What you are asked to do: Repeat the entries that follow verbatim, without any of their pictures.

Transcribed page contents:
***
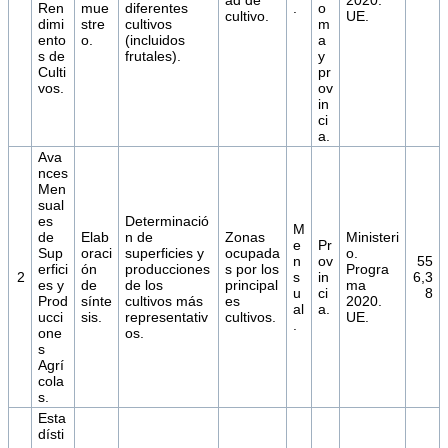
ad de
2020.
Ren
mue
diferentes
.
o
cultivo.
UE.
dimi
stre
cultivos
m
ento
o.
(incluidos
a
s de
frutales).
y
Culti
pr
vos.
ov
in
ci
a.
Ava
nces
Men
sual
es
Determinació
M
de
Elab
n de
Zonas
Ministeri
e
Pr
Sup
oraci
superficies y
ocupada
o.
n
ov
55
erfici
ón
producciones
s por los
Progra
2
s
in
6,3
es y
de
de los
principal
ma
u
ci
8
Prod
sínte
cultivos más
es
2020.
al
a.
ucci
sis.
representativ
cultivos.
UE.
.
one
os.
s
Agrí
cola
s.
Esta
dísti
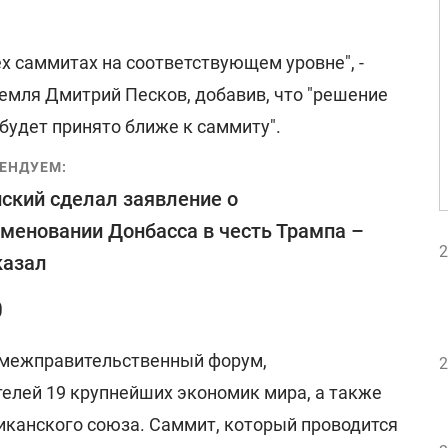
ех саммитах на соответствующем уровне", -
емля Дмитрий Песков, добавив, что "решение
будет принято ближе к саммиту".
ЕНДУЕМ:
ский сделал заявление о
меновании Донбасса в честь Трампа –
2
казал
0
о межправительственный форум,
2
лей 19 крупнейших экономик мира, а также
иканского союза. Саммит, который проводится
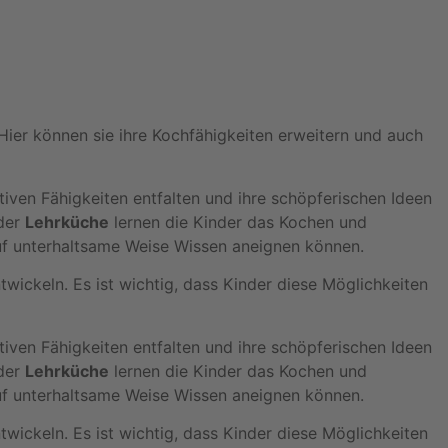
 Hier können sie ihre Kochfähigkeiten erweitern und auch
tiven Fähigkeiten entfalten und ihre schöpferischen Ideen
 der
Lehrküche
lernen die Kinder das Kochen und
 auf unterhaltsame Weise Wissen aneignen können.
twickeln. Es ist wichtig, dass Kinder diese Möglichkeiten
tiven Fähigkeiten entfalten und ihre schöpferischen Ideen
 der
Lehrküche
lernen die Kinder das Kochen und
 auf unterhaltsame Weise Wissen aneignen können.
twickeln. Es ist wichtig, dass Kinder diese Möglichkeiten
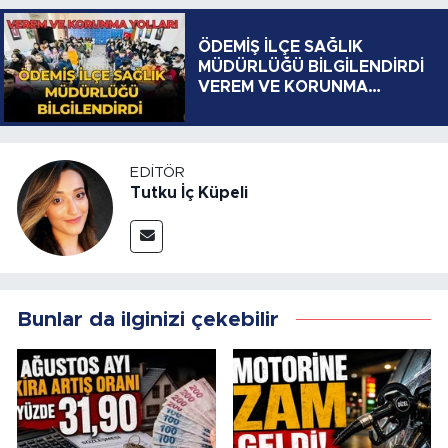
ÖDEMİŞ İLÇE SAĞLIK
MÜDÜRLÜĞÜ BİLGİLENDİRDİ
VEREM VE KORUNMA
YOLLARI
EDITÖR
Tutku İç Küpeli
Bunlar da ilginizi çekebilir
***
Result of the task:
ad de
2020.
Ren
mue
diferentes
.
o
cultivo.
UE.
dimi
stre
cultivos
m
ento
o.
(incluidos
a
s de
frutales).
y
Culti
pr
vos.
ov
in
ci
a.
Ava
nces
Men
sual
es
Determinació
M
de
Elab
n de
Zonas
Ministeri
e
Pr
Sup
oraci
superficies y
ocupada
o.
n
ov
55
erfici
ón
producciones
s por los
Progra
2
s
in
6,3
es y
de
de los
principal
ma
u
ci
8
Prod
sínte
cultivos más
es
2020.
al
a.
ucci
sis.
representativ
cultivos.
UE.
.
one
os.
s
Agrí
cola
s.
Esta
dísti
ех саммитах на соответствующем уровне", -
емля Дмитрий Песков, добавив, что "решение
будет принято ближе к саммиту".
ЕНДУЕМ:
ский сделал заявление о
меновании Донбасса в честь Трампа –
2
казал
0
о межправительственный форум,
2
лей 19 крупнейших экономик мира, а также
иканского союза. Саммит, который проводится
 Hier können sie ihre Kochfähigkeiten erweitern und auch
tiven Fähigkeiten entfalten und ihre schöpferischen Ideen
 der
Lehrküche
lernen die Kinder das Kochen und
 auf unterhaltsame Weise Wissen aneignen können.
twickeln. Es ist wichtig, dass Kinder diese Möglichkeiten
tiven Fähigkeiten entfalten und ihre schöpferischen Ideen
 der
Lehrküche
lernen die Kinder das Kochen und
 auf unterhaltsame Weise Wissen aneignen können.
twickeln. Es ist wichtig, dass Kinder diese Möglichkeiten
ÖDEMİŞ İLÇE SAĞLIK
MÜDÜRLÜĞÜ BİLGİLENDİRDİ
VEREM VE KORUNMA
YOLLARI
EDITÖR
Tutku İç Küpeli
Bunlar da ilginizi çekebilir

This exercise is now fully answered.